The answer to that is: yes. Sorry, I know that isn't particularly helpful but it is now being recognised by rheumatologists that PMR is probably not a simple single disease - it is very likely heterogeneous and that means that not only are there differing causes but also different responses to treatments. There are forms that don't respond to pred or respond less well and there are forms that may be helped by DMARDs.
It is held to be an autoimmune disorder that causes your immune system to attack your body by mistake - that is what leads to the inflammation, pain and stiffness. Pred usually damps it down and allows a decent quality of life until it burns out - according to the rheumies. But the propensity to develop it remains - you can have second episodes. Or your first one lasts a long time. At a support group meeting recently I was sitting with 2 other ladies: one has had PMR for 15 years, one for 13 and I have had it over 12 years. None of us has had a period where we could get off pred. The 15-year lady is actually on pred for life because her adrenal glands are no longer functional. She has been on 5mg, it is being considered she may need 7.5mg. Last year I got below 5mg - only to experience profound fatigue (also adrenals????) and went back to 5mg where I felt really well, 4mg was OK but not as good. In January I had a flare that definitely appeared to be affecting my chest arteries - back to 15mg and now down to 10mg. The other lady struggles at below 15mg. All of us are of the opinion that we have to live - I'm only in my mid-60s, normally I'd still be working. No doubt I could get off pred, or at least to a lower dose, more quickly but I have no desire to go through the early part of the year again - since it was sorted at a high enough dose I've been able to achieve a lot. The only problem I'm aware of at 15mg is weight gain if I'm not religious about avoiding carbs - over the last 4 months I've been travelling a lot with holidays and conferences and family visits and haven't been able to choose what I eat. Result: 6 lbs weight gain! Home now - back to my sort of food!

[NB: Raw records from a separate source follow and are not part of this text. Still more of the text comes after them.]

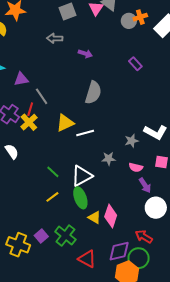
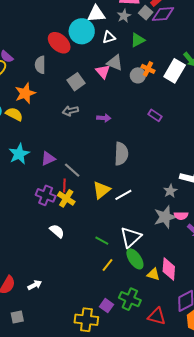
orange cross: (140, 17) -> (148, 69), turned -32
gray star: (109, 159) -> (165, 217), moved, size x1.6

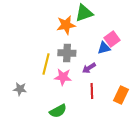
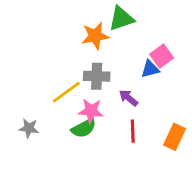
yellow line: (46, 64) -> (66, 92), turned 40
purple arrow: (89, 68) -> (128, 98), turned 72
green semicircle: (58, 111) -> (84, 128), moved

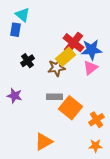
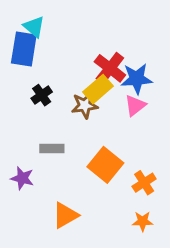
blue rectangle: (16, 30) -> (24, 49), size x1.6
purple star: (14, 96) -> (22, 178), moved
gray rectangle: (54, 97) -> (52, 148), moved

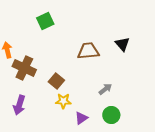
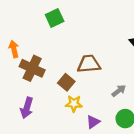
brown trapezoid: (88, 51) -> (89, 64), moved

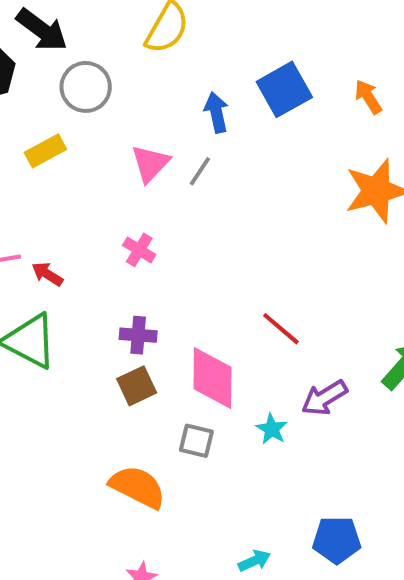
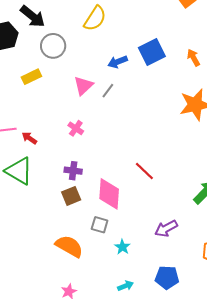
blue arrow: (216, 112) -> (118, 62), turned -102
purple arrow: (324, 398) -> (166, 228), moved
cyan star: (272, 429) -> (122, 247), moved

You don't "contract" PMR, it develops - why no-one knows, but something finally forms the last straw for an overstressed immune system and it goes haywire. The triggers are thought to be wide ranging, environmental, chemical, stress of all sorts and there is a small genetic component: Scandinavian genes figure highly (those Vikings got all over the place) but it is rarely found in people of African or Asian heritage - rare doesn't mean never though, the rates are just far smaller. That could also be because it isn't recognised, as it very often isn't recognised in under 50s because many doctors are convinced it is a disease of the elderly, if you don't look, you don't find.
If you are looking after elderly parents - I'm not surprised you are always tired. It is quite obvious from the forums that people who have to work, or its equivalent in caring, need more pred to be able to manage. You can manage a lot of PMR with lifestyle changes and that usually allows you to get away with a bit lower dose but if that isn't possible you need a bit more pred.
Did you have any signs of the flare at 5mg in advance? To a great extent, the most common cause of flares is reducing too far or too fast. If you recognise niggles don't deny them - stop reducing and return to the last dose at which you felt good. That may be enough. It is also a shame the doctor put you right back to the start - that isn't always necessary and just adding 5mg to the dose at which the flare occurs often is enough and means the new reduction is shorter. When you get to the region of the previous flare - slow down and be really careful and watchful. You are never reducing relentlessly to zero - you are looking for the dose that manages the symptoms as well as the starting dose did. It doesn't mean you won't ever get off pred, just not yet. Rest at the lowest dose you find works - and not one that is just too low, there is no virtue in that, the residual inflammation will build up again, like a dripping tap fills a bucket, and you will have a flare sooner or later. Every few months try another 1/2mg, preferably using the slow reduction - if it works, rest there for a month or two and then try again. Below 7mg your body has to start to make cortisol again - it takes time, a staged return to work so to speak. The slower you go the easier your body will find it. Below 7mg is also a low dose, the side effects are less, and most doctors stop panicking at that level. My doctor wanted me back at 10mg by the summer - I've done that. He'd really like me at 8mg - and I'll work on that in the autumn. I'd like to be back at 5mg - but if it isn't going to happen that's fine too.
So - does that answer your questions? You WILL probably get off pred eventually - 75% of people do in up to 6 years or so. The German rheumatology textbook says 5 years or so. It is only the English-speaking community who are so fixated on the 2 year bit. I wish I understood why - I know some say it because they don't want to scare/upset patients. But it is even worse when after a couple of years they are still in the throes of PMR - they think they are to blame, that they have done something wrong and their doctors also often make them feel wrong. Then the forums have the job of explaining that the starting coordinates were wrong - that's why you are still in the middle of a field instead of on the motorway!